Can AI Help Design Our Mascot?

Background

We ordered some designs on a well known freelancer site.

As reference we added instructions in the orders. "A kind, helpful looking elf with a santa hat", "I'd like it to be in the style of a mascot logo or combination logo", "it should be cute" etc and attached a few images of various robots and then I drew a very rough sketch.

Results from humans

Results from "AI"

This is going to change the way graphic design is done. It will probably only take a few years since most of the components are here already. It's just putting them together into a nice service that's missing.

How did we do it?

We started experimenting with CLIP and BigGAN through Ryan Murdock's "Big Sleep". We were testing what kind of images we could get by asking it to draw a green robot rocket with big cute eyes. At first the results were not very promising, but then something clicked — by nudging it with multiple different instructions it would not get stuck at a certain spot. Creating an endless stream of robots.

Around 02:00 I realized that it probably would be able to understand what I was after!

Phase 1

A frenzy of generation attempts and various methods followed from all three of us. We added reference images for the model to look at and also wrote some instructions such as "a rocket-robot" and "a robot with two cute eyes". We realized this was a viable method to get inspiration for our logo.

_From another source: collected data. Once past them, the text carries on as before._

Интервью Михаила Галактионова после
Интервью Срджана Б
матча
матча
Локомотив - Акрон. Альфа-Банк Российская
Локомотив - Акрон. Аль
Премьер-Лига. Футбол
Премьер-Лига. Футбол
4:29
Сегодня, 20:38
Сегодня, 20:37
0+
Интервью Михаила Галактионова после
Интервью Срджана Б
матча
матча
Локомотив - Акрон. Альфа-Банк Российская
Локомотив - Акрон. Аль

What is creativity? What is design?

I'd argue that compression is a big part of it. Take cubism. The real world exists, cubes exist. Compress them and a creative piece is born. If there is something neural networks and transformers are good at, it is compression. So if creativity is partly compression we would see evidence of "creativity" in these experiments. Searching and mixing between styles and objects to reach a goal.

Let's have a look at Filip's meme-moment. LEMON DWARF!

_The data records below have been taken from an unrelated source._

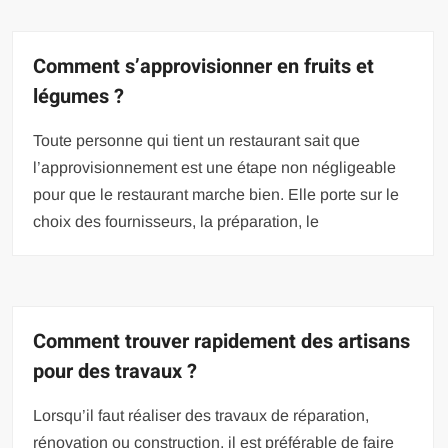
Comment s’approvisionner en fruits et
légumes ?
Toute personne qui tient un restaurant sait que
l’approvisionnement est une étape non négligeable
pour que le restaurant marche bien. Elle porte sur le
choix des fournisseurs, la préparation, le
Comment trouver rapidement des artisans
pour des travaux ?
Lorsqu’il faut réaliser des travaux de réparation,
rénovation ou construction, il est préférable de faire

Filip had multiple instructions. Such as "a robot with big eyes", an image of a robot, and another image of a dwarf. Then once in a while the instruction "A lemon" is added. So now it's forced to change its normal struggle to output a mix of a robot and a dwarf. Now it has to add a lemon into the mix. The result is a LEMON DWARF ROBOT!

Even if this is not true "AI-creativity" the lines are definitely turning blurrier. The model drawing is not trained on dwarfs or robots. It's just mixing its ability to draw a cassette player, a car and a dog to create something different, in between those objects.

Phase 2

After generating over 200,000 various cute robots we wanted something different. I created a new method for the interaction between BigGAN and CLIP to get different results. We switched around the reference images and started experimenting a bit, creating reference images ourselves.

Here we used the old instructions and reference images but added minimalism as instruction. With the new method the results changed around a bit.

Can we make our current logo more awesome?

Let's add these two images to the model and some other instructions such as an astronaut's helm and a big visor among other things.

I'd say it works very very well. Scary well. This is a fantastic tool for creativity.

Sometimes it's a hit or miss:

Thought experiment

We "show" it the images from above and some names of our favourite artists and this stunning image is generated.

In the end, we ask ourselves the final question: in what stage of all this did the creativity happen?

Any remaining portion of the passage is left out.